Extracted page text data:

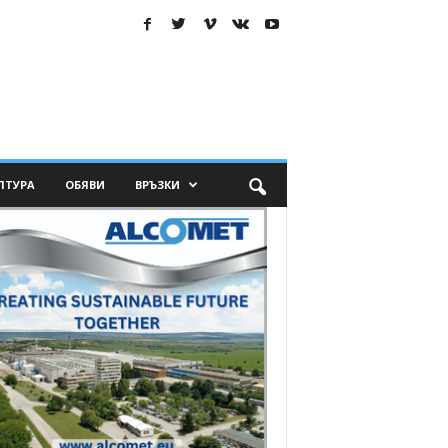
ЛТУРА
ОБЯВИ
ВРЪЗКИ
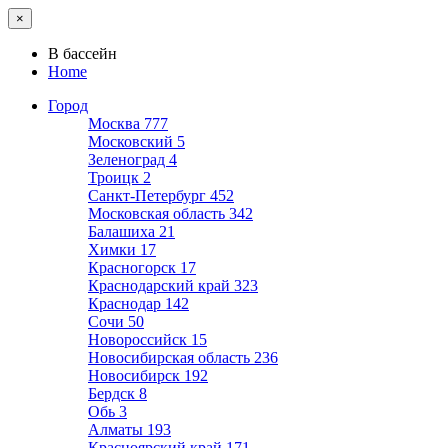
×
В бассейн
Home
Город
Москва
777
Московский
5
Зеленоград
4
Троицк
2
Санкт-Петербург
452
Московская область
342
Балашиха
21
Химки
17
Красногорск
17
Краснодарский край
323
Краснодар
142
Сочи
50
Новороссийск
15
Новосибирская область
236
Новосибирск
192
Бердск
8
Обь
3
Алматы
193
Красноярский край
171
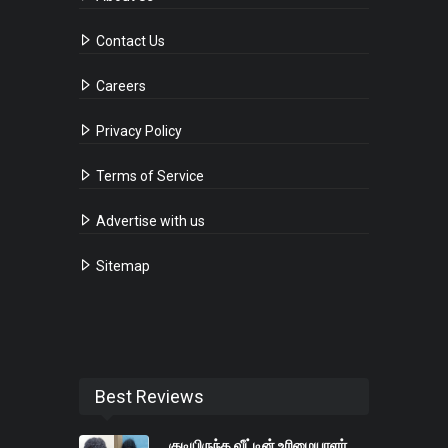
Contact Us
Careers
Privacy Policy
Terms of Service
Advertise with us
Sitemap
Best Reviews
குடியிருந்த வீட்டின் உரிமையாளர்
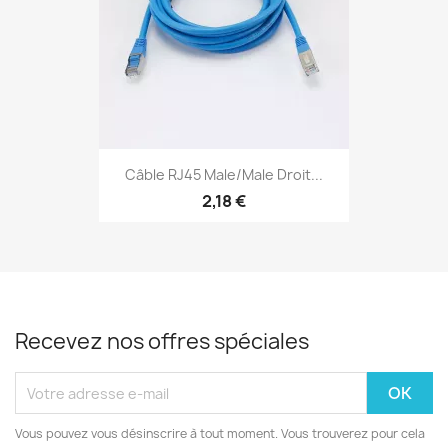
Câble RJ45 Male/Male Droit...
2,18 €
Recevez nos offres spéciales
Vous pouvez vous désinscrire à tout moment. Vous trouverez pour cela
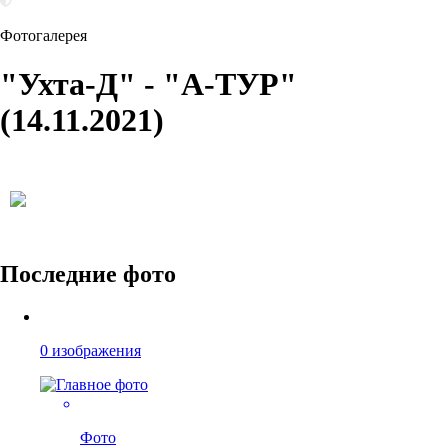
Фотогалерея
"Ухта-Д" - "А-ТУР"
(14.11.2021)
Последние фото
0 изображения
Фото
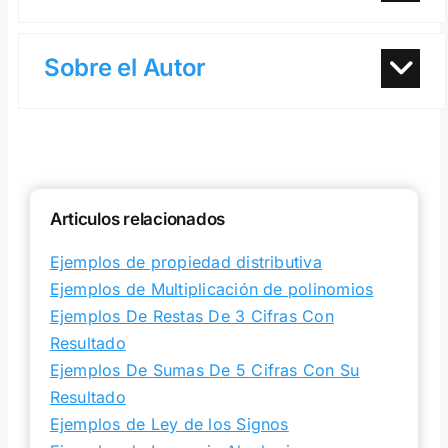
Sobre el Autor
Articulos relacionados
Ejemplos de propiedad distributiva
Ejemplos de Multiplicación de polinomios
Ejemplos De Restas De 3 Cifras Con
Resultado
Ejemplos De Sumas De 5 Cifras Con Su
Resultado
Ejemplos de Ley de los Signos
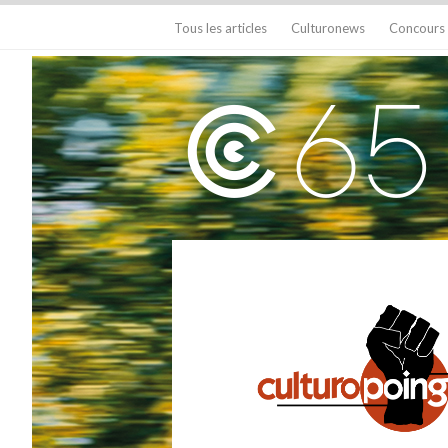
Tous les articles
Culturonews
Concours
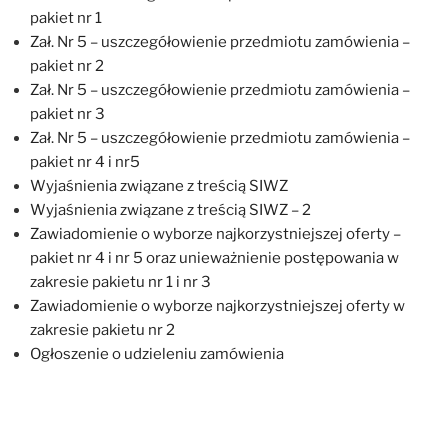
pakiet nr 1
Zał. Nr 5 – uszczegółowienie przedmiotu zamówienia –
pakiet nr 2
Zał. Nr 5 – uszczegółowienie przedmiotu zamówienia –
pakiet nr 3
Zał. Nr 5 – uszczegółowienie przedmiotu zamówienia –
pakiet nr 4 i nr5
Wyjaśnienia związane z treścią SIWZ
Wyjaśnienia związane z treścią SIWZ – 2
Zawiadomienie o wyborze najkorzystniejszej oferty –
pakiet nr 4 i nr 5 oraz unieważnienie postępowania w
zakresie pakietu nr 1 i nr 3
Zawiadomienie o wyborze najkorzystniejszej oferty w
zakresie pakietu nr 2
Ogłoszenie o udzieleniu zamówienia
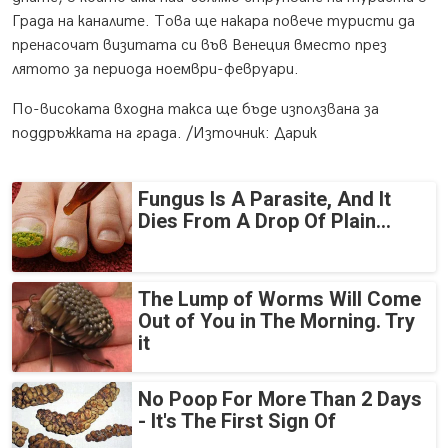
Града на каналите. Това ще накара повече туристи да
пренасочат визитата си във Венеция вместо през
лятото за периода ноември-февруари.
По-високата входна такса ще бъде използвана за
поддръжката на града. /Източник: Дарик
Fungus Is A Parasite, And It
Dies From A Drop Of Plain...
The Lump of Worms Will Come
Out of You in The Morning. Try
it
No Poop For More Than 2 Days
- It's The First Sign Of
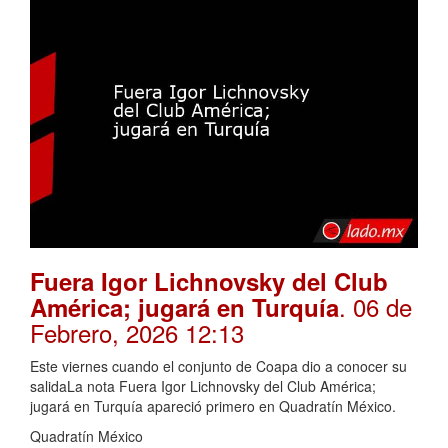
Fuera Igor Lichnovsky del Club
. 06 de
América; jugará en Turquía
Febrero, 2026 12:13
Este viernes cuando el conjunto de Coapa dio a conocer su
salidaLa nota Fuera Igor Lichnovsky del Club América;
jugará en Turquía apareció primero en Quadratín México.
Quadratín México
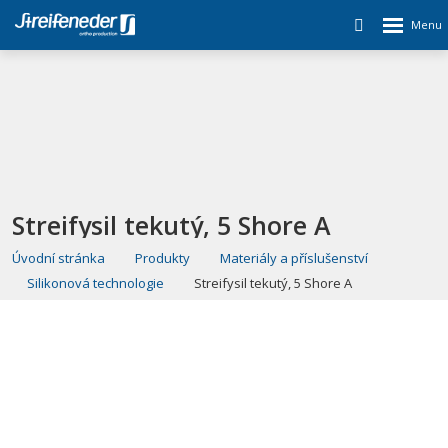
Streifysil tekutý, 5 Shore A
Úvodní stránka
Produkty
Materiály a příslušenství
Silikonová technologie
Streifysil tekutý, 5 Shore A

▸ Work task
Collect the complete line wherever the string "treścią" appears in the records.

▸ Answer box
Wyjaśnienia związane z treścią SIWZ
Wyjaśnienia związane z treścią SIWZ – 2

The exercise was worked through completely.